Eighteen miles from our hotel, we sought shelter at yet another gas station.  As it appeared we’d be there for a while, we walked across the street to a bar and grill for some dinner.  There was a young couple holed up there also, 50 miles from their destination.  They had no protection of any kind … no jackets or even hoodies.  The young lady and gentlemen were both wearing tank tops.  They were tougher than I am.  Or just young and dumb.

We finally decided we had to make a run for it as we were tired and needed to get off the road.  Besides, it was only 18 miles.  It was dark now, and the rain was a bit lighter, but still not a great night to be riding.  Trucks were going by us at warp speed.  We were running 60 mph with our flashers hopefully with them lighting us up enough for everyone to see us.  We ended up on a toll road that cost us $1.90.  The price was worth it as the road wasn’t bad. 

The rain stopped, but there was still a lightning show all around us when we chose to take a look.  It was everywhere and often.  But no rain now was a definite plus. 

We finally made it to our home for the night.  Even the cherry Coke, coffee and tea couldn’t keep me awake.  Zzzzzzzzz.

Back on the road (Thursday, July 22), we ran through Hillsboro, the Czech capital of Wisconsin.  Come to find out, Wisconsin is the state with the most “Capitals.”  It claims to have more cities and towns claiming to be the Capital of something or other than any other state.  For instance, there’s the “Jump Rope Capital of the World,” “Muskie Capital of the World,” “Hog Wrestling Capital of the World,” “Toilet Paper Capital of the World (Green Bay),” “UFO Capital of Wisconsin,” “Horse Radish Capital of the World,” and “Buffalo Roast Capital of Wisconsin.”  There are so many I can’t name them all, but it’s pretty cool, and we went through some of these towns. 

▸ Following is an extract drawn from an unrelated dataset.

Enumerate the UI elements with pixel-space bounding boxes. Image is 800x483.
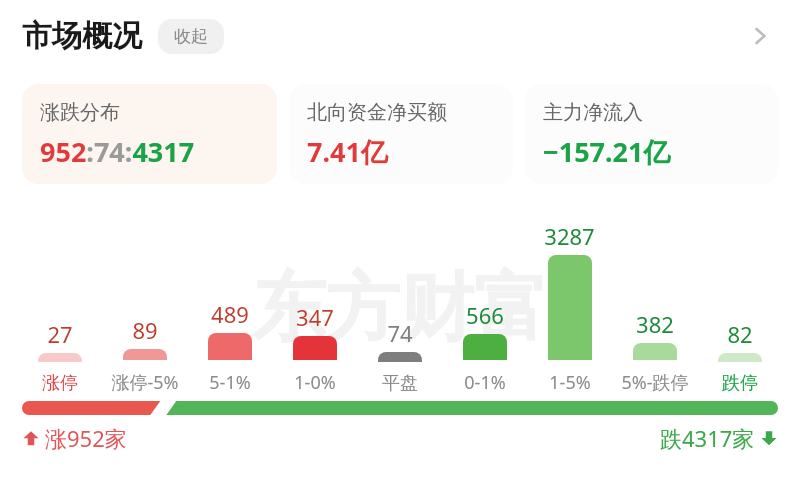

And we found yet another town of Galena.

Barn quilts always intrigue me, and Flat Rocky and the gang were pretty impressed, too.
There's nothing like a day of sunshine, cornfields, and a good friend in your rearview mirror.

Unless you find another bridge.  No metal grate this time.

We rode for miles without seeing other cars ... just fields, corn and a cow now and then.

I'd never seen a mail drop like this one before, in memory of a beloved person.
Today I missed the “photo of the day” or perhaps the month or year.  It was an Amish barn-raising.  There was the wood frame of the barn and there were men on top, along the sides.  It was a beautiful sight and one I wish I could have photographed.  But it may have also been an invasion of their privacy, so we rode on.

The barn raising was similar to this photo that I found online by one legged
But I did get a photo of the horse and buggy. 
It was a great day of riding, a one-day streak without riding in the rain.  Yay.  We didn’t make Brainerd but will still have to pay for the room.  I didn’t want to run 170 miles in the dark on roads that would most likely have lots of deer running around.  We made it to Baldwin, just as night fell. 

While we rode late, we did see some a beautiful sunset.